WHAT TO WORK ON: Repeat exactly, and only, the lines below starting at the line that contains "fordulatot vesz az élete augusztus" and ending at the line that contains "Le schede didattiche", inclusive of both.

ENTRIES PROVIDED:

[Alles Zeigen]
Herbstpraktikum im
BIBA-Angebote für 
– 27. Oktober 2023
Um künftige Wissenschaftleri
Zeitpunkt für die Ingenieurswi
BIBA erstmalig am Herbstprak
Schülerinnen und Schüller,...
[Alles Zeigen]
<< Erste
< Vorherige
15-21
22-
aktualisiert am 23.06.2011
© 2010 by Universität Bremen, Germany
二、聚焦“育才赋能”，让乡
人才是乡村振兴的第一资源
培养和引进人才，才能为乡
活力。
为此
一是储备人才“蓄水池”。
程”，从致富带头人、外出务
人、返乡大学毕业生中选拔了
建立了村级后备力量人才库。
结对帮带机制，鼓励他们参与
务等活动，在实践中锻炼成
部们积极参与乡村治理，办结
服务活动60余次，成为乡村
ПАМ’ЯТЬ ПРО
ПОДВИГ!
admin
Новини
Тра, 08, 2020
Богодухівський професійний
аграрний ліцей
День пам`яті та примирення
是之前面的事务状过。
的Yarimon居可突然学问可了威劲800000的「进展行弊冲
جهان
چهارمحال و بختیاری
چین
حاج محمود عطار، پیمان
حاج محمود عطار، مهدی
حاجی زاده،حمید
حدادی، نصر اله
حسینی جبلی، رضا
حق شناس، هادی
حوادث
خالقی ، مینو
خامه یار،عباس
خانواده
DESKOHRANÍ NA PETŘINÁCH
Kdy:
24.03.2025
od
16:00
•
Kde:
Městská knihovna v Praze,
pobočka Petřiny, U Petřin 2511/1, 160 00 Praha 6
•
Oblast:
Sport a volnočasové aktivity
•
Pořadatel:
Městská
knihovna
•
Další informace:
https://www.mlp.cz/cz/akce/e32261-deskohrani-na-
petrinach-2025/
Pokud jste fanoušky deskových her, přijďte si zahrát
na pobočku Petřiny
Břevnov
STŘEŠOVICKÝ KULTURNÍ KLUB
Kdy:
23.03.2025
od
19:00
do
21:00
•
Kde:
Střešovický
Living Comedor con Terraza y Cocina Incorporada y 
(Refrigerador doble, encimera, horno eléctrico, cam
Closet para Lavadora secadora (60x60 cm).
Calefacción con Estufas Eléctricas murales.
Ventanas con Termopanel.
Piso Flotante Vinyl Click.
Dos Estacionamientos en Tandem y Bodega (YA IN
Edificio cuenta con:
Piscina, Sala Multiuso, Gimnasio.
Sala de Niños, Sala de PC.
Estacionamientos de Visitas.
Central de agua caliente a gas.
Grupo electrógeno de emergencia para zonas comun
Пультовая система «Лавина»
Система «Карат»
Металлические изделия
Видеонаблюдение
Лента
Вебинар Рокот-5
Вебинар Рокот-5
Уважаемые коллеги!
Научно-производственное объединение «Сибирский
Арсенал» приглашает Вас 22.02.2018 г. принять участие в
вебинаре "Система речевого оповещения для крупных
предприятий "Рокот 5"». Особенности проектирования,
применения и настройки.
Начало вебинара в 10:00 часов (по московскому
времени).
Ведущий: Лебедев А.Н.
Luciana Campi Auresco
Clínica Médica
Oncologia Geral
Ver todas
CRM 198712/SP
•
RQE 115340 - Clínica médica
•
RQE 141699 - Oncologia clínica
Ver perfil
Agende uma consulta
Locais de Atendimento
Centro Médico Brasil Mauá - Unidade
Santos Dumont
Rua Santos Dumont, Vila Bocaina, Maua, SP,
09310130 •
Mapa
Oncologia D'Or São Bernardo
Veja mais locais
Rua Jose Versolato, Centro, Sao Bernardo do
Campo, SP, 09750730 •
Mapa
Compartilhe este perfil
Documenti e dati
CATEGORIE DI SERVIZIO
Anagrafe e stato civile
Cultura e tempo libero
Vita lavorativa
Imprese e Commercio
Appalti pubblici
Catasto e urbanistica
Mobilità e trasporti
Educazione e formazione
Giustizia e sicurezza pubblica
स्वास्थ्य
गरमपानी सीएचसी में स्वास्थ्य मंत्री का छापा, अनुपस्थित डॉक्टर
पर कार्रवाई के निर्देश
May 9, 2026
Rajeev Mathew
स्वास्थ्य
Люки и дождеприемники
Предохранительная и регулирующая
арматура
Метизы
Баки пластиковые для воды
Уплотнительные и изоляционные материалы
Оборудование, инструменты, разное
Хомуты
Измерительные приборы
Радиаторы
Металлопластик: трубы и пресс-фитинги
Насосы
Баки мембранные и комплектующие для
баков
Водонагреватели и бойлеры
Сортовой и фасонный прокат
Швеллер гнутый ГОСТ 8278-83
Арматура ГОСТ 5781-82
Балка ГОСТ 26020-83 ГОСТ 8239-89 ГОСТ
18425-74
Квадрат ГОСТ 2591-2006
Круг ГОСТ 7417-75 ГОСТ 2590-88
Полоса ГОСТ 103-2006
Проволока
==
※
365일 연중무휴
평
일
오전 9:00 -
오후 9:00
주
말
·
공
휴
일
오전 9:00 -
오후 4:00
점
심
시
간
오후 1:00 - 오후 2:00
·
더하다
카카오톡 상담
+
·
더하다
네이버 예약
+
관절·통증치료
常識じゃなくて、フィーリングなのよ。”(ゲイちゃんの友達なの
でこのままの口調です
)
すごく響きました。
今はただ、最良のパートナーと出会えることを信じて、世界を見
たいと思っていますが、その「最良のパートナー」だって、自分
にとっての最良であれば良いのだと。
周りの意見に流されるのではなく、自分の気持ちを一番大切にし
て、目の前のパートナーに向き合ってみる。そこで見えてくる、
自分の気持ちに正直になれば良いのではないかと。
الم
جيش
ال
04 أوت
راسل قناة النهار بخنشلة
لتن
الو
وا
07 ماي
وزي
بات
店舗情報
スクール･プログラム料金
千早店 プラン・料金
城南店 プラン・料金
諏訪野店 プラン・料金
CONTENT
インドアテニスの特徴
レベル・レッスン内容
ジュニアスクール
---
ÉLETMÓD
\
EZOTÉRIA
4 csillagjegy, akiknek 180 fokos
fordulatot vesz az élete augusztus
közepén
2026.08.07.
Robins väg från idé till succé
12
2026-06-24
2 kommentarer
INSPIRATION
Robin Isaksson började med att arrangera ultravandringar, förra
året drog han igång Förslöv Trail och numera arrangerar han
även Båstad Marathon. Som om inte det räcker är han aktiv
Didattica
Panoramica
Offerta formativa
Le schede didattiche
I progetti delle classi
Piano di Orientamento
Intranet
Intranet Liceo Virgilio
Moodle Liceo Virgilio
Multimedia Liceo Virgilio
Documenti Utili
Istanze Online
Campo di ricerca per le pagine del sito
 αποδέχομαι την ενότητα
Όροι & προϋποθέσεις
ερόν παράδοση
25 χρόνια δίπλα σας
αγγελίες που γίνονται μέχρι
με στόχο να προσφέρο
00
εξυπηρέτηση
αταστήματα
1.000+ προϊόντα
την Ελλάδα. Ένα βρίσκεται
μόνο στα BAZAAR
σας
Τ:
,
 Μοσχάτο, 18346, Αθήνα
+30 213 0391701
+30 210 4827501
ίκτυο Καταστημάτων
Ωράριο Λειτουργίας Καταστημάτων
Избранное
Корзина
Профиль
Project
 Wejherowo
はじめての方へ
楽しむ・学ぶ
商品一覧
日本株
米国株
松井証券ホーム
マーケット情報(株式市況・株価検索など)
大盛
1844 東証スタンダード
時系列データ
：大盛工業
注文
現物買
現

FINAL ANSWER:
fordulatot vesz az élete augusztus
közepén
2026.08.07.
Robins väg från idé till succé
12
2026-06-24
2 kommentarer
INSPIRATION
Robin Isaksson började med att arrangera ultravandringar, förra
året drog han igång Förslöv Trail och numera arrangerar han
även Båstad Marathon. Som om inte det räcker är han aktiv
Didattica
Panoramica
Offerta formativa
Le schede didattiche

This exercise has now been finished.